Work task >> Write all of the lines below out again, exactly as they stand.

Data for this exercise >>
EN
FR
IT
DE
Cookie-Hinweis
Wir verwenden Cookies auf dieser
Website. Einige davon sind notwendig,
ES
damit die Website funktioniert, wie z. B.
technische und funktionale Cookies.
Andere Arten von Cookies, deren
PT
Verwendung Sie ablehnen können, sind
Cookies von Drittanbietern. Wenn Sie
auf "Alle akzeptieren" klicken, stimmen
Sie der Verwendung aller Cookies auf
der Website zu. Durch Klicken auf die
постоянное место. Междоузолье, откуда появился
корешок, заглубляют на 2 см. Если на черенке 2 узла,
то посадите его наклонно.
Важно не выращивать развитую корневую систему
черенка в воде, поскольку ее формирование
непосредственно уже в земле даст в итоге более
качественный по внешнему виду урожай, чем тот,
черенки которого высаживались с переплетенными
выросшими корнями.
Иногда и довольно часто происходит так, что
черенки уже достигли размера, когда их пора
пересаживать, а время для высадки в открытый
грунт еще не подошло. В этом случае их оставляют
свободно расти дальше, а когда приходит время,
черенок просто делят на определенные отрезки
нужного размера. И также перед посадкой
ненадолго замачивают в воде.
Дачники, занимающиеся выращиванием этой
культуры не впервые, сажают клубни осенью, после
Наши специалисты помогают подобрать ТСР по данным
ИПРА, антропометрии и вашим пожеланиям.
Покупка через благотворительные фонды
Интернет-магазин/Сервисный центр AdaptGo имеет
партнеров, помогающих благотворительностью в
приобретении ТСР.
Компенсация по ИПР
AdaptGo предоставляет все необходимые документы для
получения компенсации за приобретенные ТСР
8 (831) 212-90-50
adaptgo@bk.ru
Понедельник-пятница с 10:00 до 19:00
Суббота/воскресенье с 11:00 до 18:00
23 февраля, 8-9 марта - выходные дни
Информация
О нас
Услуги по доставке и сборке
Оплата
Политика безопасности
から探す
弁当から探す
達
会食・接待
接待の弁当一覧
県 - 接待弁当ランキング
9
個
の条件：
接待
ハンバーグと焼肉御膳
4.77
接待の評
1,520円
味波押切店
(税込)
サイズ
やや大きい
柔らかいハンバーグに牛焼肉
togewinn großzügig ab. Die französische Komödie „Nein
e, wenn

Result of this exercise >>
EN
FR
IT
DE
Cookie-Hinweis
Wir verwenden Cookies auf dieser
Website. Einige davon sind notwendig,
ES
damit die Website funktioniert, wie z. B.
technische und funktionale Cookies.
Andere Arten von Cookies, deren
PT
Verwendung Sie ablehnen können, sind
Cookies von Drittanbietern. Wenn Sie
auf "Alle akzeptieren" klicken, stimmen
Sie der Verwendung aller Cookies auf
der Website zu. Durch Klicken auf die
постоянное место. Междоузолье, откуда появился
корешок, заглубляют на 2 см. Если на черенке 2 узла,
то посадите его наклонно.
Важно не выращивать развитую корневую систему
черенка в воде, поскольку ее формирование
непосредственно уже в земле даст в итоге более
качественный по внешнему виду урожай, чем тот,
черенки которого высаживались с переплетенными
выросшими корнями.
Иногда и довольно часто происходит так, что
черенки уже достигли размера, когда их пора
пересаживать, а время для высадки в открытый
грунт еще не подошло. В этом случае их оставляют
свободно расти дальше, а когда приходит время,
черенок просто делят на определенные отрезки
нужного размера. И также перед посадкой
ненадолго замачивают в воде.
Дачники, занимающиеся выращиванием этой
культуры не впервые, сажают клубни осенью, после
Наши специалисты помогают подобрать ТСР по данным
ИПРА, антропометрии и вашим пожеланиям.
Покупка через благотворительные фонды
Интернет-магазин/Сервисный центр AdaptGo имеет
партнеров, помогающих благотворительностью в
приобретении ТСР.
Компенсация по ИПР
AdaptGo предоставляет все необходимые документы для
получения компенсации за приобретенные ТСР
8 (831) 212-90-50
adaptgo@bk.ru
Понедельник-пятница с 10:00 до 19:00
Суббота/воскресенье с 11:00 до 18:00
23 февраля, 8-9 марта - выходные дни
Информация
О нас
Услуги по доставке и сборке
Оплата
Политика безопасности
から探す
弁当から探す
達
会食・接待
接待の弁当一覧
県 - 接待弁当ランキング
9
個
の条件：
接待
ハンバーグと焼肉御膳
4.77
接待の評
1,520円
味波押切店
(税込)
サイズ
やや大きい
柔らかいハンバーグに牛焼肉
togewinn großzügig ab. Die französische Komödie „Nein
e, wenn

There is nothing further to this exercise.